▸ Problem to work on: Among the entries below, find every line that has "Abänderung" and pull it out.

▸ Available records:
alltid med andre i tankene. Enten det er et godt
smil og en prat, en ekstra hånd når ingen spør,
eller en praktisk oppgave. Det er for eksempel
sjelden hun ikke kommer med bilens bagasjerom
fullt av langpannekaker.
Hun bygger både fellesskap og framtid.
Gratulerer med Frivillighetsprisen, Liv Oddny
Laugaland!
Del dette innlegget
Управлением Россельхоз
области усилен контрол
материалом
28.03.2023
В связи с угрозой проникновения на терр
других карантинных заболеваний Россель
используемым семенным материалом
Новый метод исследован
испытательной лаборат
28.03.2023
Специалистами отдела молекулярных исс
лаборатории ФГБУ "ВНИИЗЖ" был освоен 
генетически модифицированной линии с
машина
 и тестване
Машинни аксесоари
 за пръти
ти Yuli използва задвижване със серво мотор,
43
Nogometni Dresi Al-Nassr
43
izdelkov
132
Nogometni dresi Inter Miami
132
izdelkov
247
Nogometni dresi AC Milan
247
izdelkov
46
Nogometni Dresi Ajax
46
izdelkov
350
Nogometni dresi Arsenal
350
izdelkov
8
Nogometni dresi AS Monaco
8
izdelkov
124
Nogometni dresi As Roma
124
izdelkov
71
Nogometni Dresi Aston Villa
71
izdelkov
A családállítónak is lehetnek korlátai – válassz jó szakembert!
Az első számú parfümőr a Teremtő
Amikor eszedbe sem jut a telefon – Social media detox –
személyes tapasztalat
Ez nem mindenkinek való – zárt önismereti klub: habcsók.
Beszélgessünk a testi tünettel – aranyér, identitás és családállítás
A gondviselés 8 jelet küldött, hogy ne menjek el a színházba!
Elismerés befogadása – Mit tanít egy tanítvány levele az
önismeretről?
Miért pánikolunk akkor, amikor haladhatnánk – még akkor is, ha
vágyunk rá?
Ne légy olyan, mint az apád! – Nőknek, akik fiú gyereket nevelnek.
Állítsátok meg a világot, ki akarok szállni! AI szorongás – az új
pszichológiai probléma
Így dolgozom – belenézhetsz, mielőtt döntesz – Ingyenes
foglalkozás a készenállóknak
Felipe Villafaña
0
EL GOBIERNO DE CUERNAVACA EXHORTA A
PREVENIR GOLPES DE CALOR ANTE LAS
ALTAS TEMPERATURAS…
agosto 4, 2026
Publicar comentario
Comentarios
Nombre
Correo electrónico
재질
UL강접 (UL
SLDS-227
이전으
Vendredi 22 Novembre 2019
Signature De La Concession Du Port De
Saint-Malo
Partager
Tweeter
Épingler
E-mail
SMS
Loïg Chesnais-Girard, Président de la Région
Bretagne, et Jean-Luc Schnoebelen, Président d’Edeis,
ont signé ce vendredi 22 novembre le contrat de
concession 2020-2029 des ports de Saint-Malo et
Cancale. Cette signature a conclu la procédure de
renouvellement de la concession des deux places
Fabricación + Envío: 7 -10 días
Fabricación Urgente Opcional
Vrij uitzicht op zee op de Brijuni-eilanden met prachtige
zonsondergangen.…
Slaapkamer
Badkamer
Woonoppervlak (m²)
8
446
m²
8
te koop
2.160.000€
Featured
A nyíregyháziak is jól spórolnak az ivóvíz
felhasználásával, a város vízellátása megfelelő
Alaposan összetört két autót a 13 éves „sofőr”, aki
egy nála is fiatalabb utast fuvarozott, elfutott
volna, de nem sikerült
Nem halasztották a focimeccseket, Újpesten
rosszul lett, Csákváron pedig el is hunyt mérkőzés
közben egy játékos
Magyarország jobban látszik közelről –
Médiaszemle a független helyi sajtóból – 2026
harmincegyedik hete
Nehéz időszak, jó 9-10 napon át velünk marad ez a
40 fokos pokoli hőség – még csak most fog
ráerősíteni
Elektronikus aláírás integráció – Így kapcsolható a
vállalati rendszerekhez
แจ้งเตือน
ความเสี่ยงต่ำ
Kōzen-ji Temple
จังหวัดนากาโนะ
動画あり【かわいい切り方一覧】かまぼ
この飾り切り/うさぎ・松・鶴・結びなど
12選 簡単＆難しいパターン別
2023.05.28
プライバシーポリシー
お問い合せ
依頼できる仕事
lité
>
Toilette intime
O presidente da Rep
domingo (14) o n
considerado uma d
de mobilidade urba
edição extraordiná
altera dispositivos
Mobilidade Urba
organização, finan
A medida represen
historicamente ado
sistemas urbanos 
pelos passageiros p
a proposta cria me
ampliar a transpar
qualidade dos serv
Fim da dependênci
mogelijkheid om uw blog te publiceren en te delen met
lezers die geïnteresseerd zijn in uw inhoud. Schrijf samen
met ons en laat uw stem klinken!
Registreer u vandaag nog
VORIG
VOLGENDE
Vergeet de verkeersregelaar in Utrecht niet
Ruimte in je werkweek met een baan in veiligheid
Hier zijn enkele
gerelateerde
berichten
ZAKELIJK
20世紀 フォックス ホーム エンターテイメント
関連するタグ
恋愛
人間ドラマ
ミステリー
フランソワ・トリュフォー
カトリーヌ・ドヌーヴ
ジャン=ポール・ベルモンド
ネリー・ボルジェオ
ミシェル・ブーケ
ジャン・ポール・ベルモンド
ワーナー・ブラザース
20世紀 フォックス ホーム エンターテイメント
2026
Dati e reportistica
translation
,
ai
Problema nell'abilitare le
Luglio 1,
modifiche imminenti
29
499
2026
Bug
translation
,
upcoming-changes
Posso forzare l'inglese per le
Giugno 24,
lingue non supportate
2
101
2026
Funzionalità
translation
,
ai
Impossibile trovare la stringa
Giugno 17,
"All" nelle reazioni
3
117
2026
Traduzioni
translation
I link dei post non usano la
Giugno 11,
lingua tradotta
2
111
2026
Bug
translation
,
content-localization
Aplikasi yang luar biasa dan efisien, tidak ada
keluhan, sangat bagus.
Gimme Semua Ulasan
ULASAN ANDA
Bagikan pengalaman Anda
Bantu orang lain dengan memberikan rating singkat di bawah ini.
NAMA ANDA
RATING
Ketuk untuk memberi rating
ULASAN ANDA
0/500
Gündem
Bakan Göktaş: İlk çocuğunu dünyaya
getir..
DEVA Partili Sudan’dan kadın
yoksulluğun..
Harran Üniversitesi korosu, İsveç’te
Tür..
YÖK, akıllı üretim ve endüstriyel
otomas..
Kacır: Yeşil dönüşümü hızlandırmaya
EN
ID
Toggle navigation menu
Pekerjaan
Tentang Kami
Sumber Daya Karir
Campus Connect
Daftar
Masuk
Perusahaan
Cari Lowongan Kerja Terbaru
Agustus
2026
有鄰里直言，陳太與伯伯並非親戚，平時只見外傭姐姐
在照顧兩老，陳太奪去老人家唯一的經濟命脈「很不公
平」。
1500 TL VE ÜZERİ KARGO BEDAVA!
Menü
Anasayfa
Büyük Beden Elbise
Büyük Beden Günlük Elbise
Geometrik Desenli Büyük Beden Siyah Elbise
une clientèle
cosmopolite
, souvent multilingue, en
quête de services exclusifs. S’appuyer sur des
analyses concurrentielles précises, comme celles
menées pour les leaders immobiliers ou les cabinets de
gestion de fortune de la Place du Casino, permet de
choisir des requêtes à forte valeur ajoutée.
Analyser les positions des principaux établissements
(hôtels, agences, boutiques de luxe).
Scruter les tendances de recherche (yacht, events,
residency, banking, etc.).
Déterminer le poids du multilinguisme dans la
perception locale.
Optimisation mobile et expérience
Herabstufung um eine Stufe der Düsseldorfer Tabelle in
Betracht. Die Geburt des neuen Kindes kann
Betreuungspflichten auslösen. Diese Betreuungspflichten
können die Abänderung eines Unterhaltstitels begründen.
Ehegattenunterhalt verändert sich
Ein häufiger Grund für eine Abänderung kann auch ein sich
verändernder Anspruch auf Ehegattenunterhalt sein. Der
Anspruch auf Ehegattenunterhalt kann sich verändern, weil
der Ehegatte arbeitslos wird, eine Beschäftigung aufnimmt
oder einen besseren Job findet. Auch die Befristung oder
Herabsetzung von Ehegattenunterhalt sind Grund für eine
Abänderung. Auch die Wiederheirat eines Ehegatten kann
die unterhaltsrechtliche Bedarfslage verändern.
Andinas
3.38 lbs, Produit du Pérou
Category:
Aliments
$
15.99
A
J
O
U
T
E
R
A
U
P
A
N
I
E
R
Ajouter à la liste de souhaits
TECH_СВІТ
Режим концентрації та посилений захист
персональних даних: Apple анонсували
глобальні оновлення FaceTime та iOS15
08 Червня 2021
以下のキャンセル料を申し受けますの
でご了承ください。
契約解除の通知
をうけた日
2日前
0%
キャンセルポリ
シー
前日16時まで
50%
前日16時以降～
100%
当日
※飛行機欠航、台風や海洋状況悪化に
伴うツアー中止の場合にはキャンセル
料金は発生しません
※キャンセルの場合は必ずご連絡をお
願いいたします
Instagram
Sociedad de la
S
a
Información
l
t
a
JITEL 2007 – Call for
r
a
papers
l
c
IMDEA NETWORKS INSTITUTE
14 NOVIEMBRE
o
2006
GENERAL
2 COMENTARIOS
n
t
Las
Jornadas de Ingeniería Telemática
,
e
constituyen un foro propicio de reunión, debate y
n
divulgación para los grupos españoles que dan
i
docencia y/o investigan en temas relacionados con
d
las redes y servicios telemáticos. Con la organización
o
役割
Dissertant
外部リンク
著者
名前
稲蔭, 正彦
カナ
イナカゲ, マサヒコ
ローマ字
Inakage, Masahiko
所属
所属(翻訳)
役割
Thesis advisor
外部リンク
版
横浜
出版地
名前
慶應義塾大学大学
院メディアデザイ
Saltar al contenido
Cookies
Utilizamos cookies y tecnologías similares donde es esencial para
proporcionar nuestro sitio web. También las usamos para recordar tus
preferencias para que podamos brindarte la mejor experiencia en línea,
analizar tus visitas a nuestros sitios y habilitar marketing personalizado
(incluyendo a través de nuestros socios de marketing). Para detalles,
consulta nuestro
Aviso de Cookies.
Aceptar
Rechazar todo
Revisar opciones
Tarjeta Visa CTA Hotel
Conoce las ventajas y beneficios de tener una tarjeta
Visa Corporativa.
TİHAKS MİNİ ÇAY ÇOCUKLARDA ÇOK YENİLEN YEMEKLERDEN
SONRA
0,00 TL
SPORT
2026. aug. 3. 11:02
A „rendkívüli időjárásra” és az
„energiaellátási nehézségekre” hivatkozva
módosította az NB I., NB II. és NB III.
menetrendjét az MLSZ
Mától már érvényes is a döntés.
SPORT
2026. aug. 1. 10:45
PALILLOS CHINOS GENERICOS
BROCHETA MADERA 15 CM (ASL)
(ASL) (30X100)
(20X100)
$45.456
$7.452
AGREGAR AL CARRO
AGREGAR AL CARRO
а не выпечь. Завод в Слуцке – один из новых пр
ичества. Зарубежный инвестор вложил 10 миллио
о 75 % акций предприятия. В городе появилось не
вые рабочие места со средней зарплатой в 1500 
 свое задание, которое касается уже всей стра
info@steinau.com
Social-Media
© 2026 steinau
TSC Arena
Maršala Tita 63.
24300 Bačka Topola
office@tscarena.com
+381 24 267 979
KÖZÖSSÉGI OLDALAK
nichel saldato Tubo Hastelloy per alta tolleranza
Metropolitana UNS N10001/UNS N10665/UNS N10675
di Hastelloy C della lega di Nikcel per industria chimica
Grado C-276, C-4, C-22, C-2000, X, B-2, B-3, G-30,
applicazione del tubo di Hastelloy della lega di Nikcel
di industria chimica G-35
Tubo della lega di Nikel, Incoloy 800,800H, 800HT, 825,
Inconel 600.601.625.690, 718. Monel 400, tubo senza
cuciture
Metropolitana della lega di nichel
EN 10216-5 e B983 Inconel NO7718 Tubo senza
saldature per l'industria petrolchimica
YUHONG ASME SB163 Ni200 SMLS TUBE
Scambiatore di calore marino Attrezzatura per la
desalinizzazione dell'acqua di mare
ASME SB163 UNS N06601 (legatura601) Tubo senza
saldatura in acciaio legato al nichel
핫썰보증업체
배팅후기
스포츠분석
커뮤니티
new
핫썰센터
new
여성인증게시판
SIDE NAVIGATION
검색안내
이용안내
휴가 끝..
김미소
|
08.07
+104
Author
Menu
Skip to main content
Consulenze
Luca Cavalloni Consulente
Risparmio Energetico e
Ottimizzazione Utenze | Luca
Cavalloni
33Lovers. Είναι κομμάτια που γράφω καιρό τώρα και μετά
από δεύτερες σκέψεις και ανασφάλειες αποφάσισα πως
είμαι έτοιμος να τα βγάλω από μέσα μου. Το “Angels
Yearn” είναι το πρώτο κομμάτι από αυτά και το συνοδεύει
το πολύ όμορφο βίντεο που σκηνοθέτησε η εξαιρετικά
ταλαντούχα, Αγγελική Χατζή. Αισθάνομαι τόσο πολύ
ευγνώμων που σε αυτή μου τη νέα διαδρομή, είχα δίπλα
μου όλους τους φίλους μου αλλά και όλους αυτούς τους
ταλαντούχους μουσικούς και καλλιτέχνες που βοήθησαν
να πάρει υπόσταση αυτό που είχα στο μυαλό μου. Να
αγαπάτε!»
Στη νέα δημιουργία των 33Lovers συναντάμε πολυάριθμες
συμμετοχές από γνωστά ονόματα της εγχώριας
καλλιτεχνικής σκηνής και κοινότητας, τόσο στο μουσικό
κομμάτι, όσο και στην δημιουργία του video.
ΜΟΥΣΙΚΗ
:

▸ Result of the exercise:
können die Abänderung eines Unterhaltstitels begründen.
Ein häufiger Grund für eine Abänderung kann auch ein sich
Abänderung. Auch die Wiederheirat eines Ehegatten kann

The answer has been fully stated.